- YOUR GOAL:
Go through the entries below and return every line that contains "opakowania".

======== RECORDS PROVIDED

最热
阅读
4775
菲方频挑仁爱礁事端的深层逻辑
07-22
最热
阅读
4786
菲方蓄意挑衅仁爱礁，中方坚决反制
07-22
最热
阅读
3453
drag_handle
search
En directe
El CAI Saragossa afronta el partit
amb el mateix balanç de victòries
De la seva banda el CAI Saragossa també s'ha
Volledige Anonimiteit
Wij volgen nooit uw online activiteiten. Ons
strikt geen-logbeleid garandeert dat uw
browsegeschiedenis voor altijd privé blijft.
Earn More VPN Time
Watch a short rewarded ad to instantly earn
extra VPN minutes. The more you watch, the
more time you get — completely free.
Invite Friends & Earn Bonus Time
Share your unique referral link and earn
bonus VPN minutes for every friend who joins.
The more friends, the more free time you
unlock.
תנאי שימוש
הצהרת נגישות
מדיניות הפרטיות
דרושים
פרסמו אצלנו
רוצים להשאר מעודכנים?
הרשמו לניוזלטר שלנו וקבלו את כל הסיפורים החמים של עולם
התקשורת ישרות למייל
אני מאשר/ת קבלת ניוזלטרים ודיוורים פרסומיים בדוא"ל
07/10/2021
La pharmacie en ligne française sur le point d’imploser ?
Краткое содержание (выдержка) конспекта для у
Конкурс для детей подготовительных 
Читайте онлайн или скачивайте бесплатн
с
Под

================
======== RECORDS PROVIDED

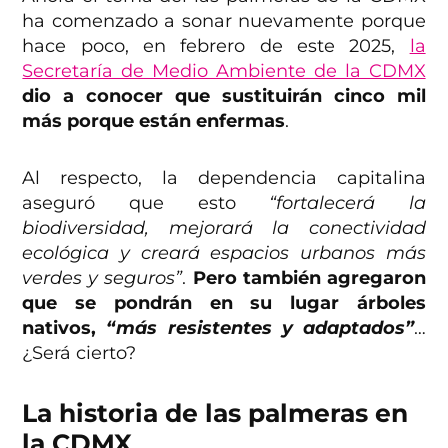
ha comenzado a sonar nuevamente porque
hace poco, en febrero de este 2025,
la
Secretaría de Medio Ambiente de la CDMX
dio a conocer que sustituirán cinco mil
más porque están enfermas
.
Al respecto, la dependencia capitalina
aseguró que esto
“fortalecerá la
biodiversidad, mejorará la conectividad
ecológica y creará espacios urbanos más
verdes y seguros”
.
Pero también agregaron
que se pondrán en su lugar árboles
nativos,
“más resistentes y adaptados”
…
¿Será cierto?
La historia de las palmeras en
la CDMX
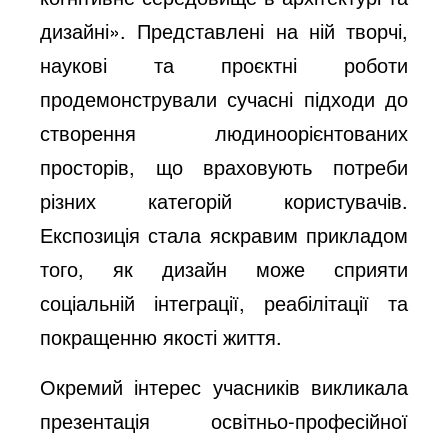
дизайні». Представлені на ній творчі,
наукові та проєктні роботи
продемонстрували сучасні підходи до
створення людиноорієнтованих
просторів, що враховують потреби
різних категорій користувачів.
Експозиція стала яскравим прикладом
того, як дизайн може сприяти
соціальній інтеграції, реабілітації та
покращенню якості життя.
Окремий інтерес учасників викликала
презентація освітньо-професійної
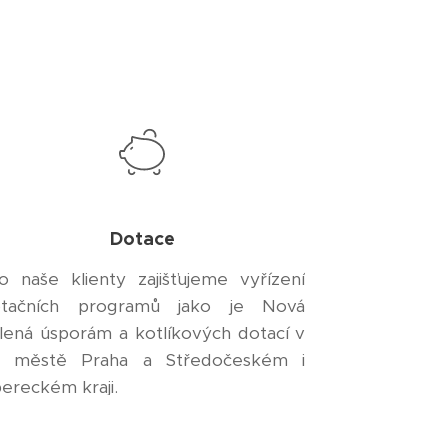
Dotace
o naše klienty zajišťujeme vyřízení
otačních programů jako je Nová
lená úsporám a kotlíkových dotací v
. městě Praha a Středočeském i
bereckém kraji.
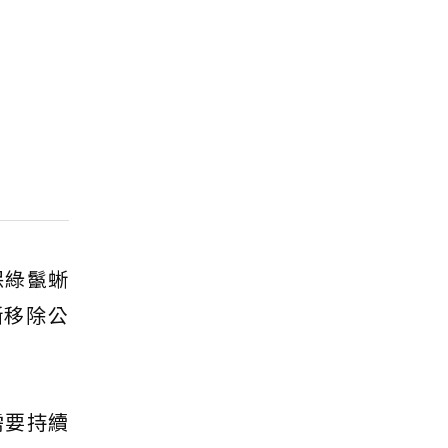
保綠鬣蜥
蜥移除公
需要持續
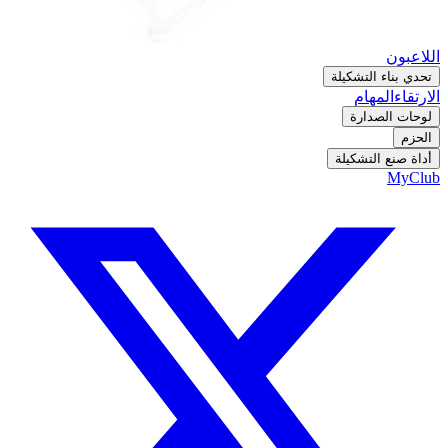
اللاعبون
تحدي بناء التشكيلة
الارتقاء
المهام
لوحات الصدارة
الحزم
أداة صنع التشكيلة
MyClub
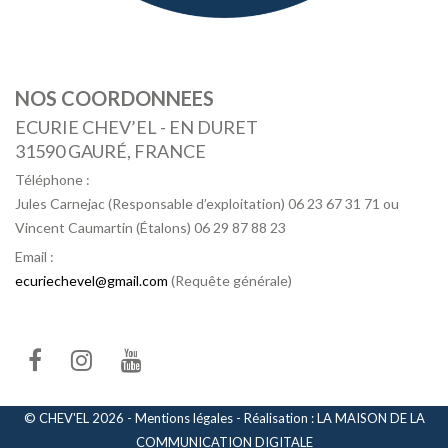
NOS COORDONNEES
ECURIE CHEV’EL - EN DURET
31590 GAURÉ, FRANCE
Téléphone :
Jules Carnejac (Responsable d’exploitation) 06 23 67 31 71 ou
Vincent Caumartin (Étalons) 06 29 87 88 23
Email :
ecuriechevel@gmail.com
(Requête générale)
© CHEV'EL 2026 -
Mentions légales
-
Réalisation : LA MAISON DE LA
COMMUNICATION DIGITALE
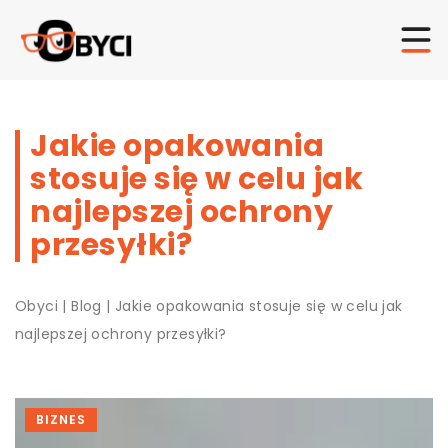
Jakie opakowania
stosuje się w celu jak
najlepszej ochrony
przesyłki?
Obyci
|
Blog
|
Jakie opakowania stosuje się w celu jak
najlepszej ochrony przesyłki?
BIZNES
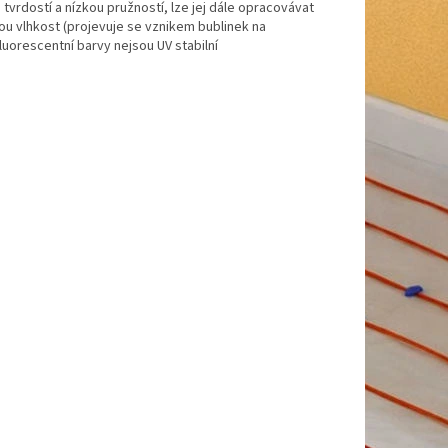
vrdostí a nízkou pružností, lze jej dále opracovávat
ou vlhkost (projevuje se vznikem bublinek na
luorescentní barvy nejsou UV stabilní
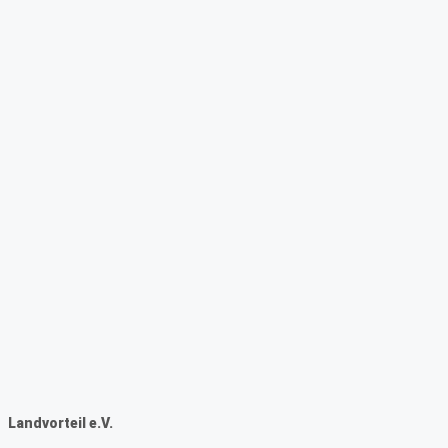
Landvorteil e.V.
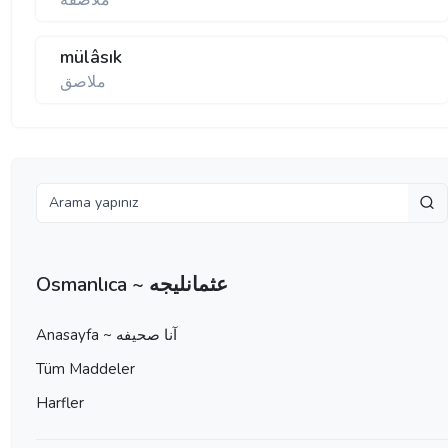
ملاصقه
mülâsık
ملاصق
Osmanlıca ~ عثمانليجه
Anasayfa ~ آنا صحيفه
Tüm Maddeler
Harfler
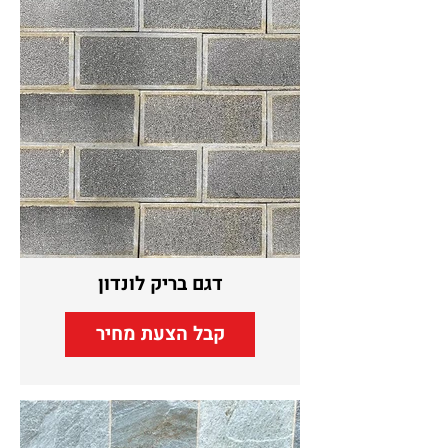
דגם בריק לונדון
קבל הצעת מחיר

================
======== RECORDS PROVIDED

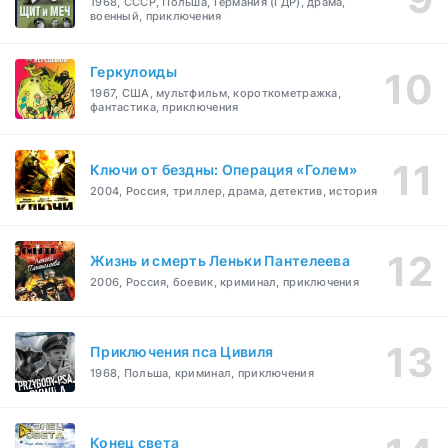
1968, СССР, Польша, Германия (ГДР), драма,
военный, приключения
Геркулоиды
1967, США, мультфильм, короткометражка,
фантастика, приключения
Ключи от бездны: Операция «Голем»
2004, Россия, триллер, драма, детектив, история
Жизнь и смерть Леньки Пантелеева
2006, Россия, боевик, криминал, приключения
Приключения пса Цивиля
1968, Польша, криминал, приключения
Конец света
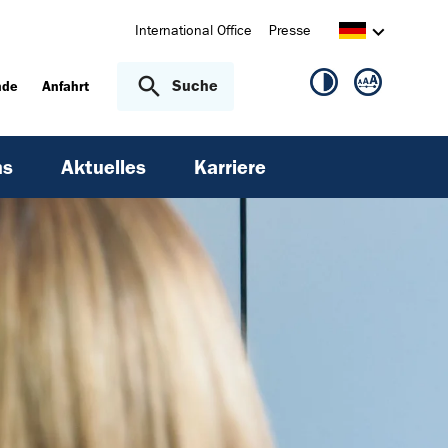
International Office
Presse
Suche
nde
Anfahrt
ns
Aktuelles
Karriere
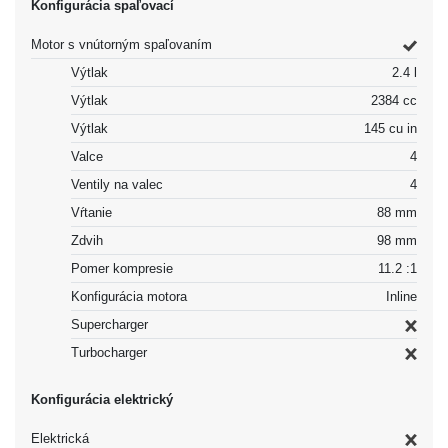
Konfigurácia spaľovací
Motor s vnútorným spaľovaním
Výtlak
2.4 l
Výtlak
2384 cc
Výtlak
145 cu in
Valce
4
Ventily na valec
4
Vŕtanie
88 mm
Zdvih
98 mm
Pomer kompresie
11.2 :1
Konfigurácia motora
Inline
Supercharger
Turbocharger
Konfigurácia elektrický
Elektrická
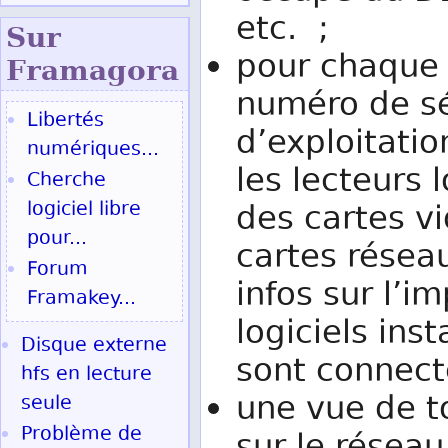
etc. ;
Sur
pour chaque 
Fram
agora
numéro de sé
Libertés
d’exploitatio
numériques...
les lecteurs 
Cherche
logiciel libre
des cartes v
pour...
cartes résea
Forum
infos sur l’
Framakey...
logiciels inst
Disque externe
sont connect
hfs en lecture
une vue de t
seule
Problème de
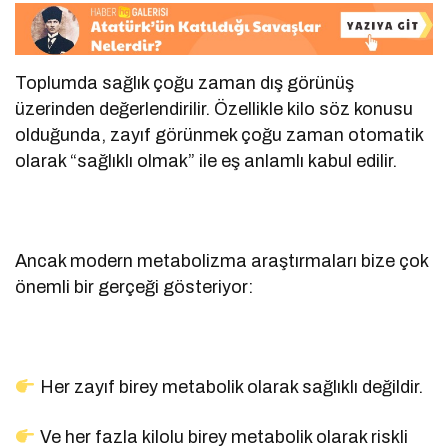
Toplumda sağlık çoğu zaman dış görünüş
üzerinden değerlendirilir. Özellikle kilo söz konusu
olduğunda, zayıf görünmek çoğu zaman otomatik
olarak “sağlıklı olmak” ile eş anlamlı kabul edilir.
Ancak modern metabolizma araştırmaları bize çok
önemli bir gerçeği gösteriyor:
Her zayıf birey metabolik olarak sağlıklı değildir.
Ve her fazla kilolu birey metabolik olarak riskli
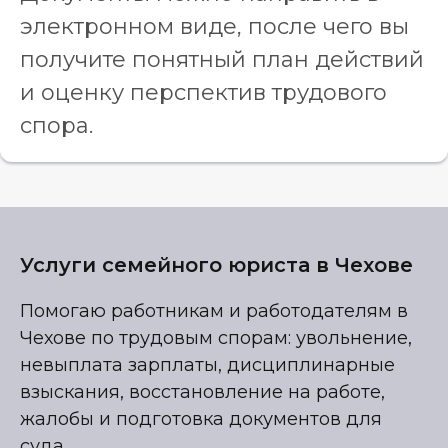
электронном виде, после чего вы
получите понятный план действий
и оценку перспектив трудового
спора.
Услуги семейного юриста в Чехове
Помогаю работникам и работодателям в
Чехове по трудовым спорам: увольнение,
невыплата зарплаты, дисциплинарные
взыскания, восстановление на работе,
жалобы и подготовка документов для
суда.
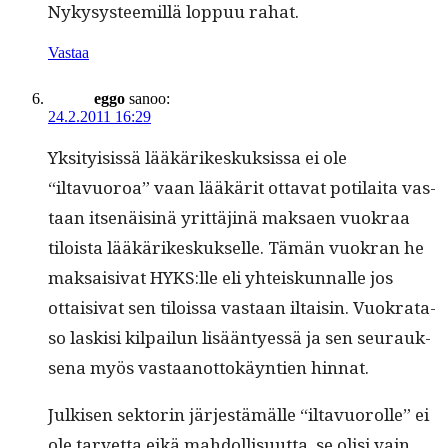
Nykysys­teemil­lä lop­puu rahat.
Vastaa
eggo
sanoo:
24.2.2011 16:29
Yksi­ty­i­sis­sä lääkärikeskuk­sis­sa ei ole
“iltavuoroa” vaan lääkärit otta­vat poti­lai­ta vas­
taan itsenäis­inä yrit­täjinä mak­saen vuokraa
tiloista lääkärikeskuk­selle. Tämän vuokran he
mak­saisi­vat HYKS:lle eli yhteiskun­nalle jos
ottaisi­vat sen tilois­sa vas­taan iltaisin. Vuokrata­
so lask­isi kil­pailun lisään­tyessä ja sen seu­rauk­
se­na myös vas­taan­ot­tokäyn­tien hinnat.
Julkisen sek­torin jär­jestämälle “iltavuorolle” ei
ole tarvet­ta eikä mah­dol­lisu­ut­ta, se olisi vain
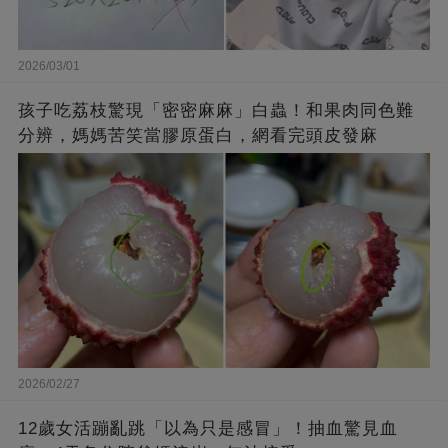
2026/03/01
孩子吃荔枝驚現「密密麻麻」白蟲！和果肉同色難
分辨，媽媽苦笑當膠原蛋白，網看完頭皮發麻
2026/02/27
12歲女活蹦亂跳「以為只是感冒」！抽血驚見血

================

- RESPONSE AREA:
Jakie opakowania
Jakie opakowania stosuje się w celu jak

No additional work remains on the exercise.